Celebi S et al18 conducted a single-centre, observational study on the association between FAR and CAD severity in stable CAD cases and concluded that the novel inflammatory index, FAR, was associated significantly with the severity of CAD among stable CAD cases.
Demir M et al19 conducted a single-center, observational study of FAR predicting burden of CAD among NSTEMI patients and concluded that in the moderate-high Syntax score (SS) group FAR value is considerably higher than those with the low SS group.
Present study had representation of both ACS and stable CAD, 58.6% had ACS and 41.4 % had stable CAD. Whereas, Karahan O et al16 studied only STEMI patients, Demir M et al19 and Li M et al17 studied NSTEMI-ACS patients, and Celebi S et al18 studied only stable CAD patients.
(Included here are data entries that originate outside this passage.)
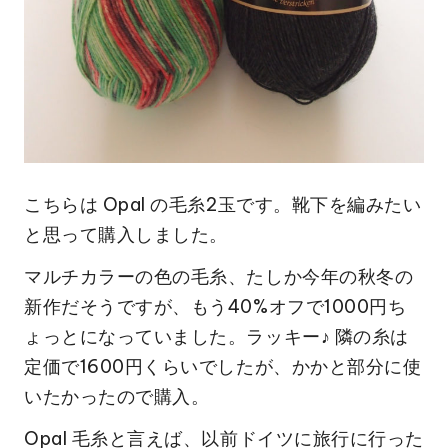
こちらは Opal の毛糸2玉です。靴下を編みたい
と思って購入しました。
マルチカラーの色の毛糸、たしか今年の秋冬の
新作だそうですが、もう40%オフで1000円ち
ょっとになっていました。ラッキー♪ 隣の糸は
定価で1600円くらいでしたが、かかと部分に使
いたかったので購入。
Opal 毛糸と言えば、以前ドイツに旅行に行った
In the present study, no statistically significant association was observed between FAR, and the Syntax Score(p>0.05). This is unlike the studies done by Karahan O et al16, Celebi S et al18 and Demir M et al19, which found that there was a significant correlation between FAR, and Syntax score (p< 0.05). Study by Li M et al17 also found that FAR was related significantly to Gensini Score in predicting CAD severity (p< 0.05).
Present study is the only study done among Indian CAD patients. The observed difference from previously published studies could have arisen due to racial variation, demographic variations and heterogenous study population (comprising of both stable CAD and ACS patients) recruited in the present study.
Li M et al17 conducted a single-centre, observational study on the relation of FAR to the severity of CAD and the long-term prognosis with non-ST elevation ACS cases. Their study showed that FAR was an independent predictor for the MACE at 30 days, 6 months, and 1 year after the DES implantation.
Present study did not find a correlation between FAR, and the short-term prognosis of CAD among the Indian population. Low event rates observed during the study duration in the present study as well as racial and demographic differences could have resulted in the lack of correlation between FAR and MACE in the present study.
Study Limitations:
There are some significant limitations with present study, which we accept. They include it being a single-centre, observational study with relatively small sample size. Delayed presentation (> 48 hours) was seen among 90% of ACS patients. Follow-up period of 6 months may be relatively short.
Conclusion:
In conclusion, FAR was not found to be associated with CAD severity among Indian patients with stable CAD and ACS in the present study. FAR was not found to be a predictor of short-term MACE in the study population.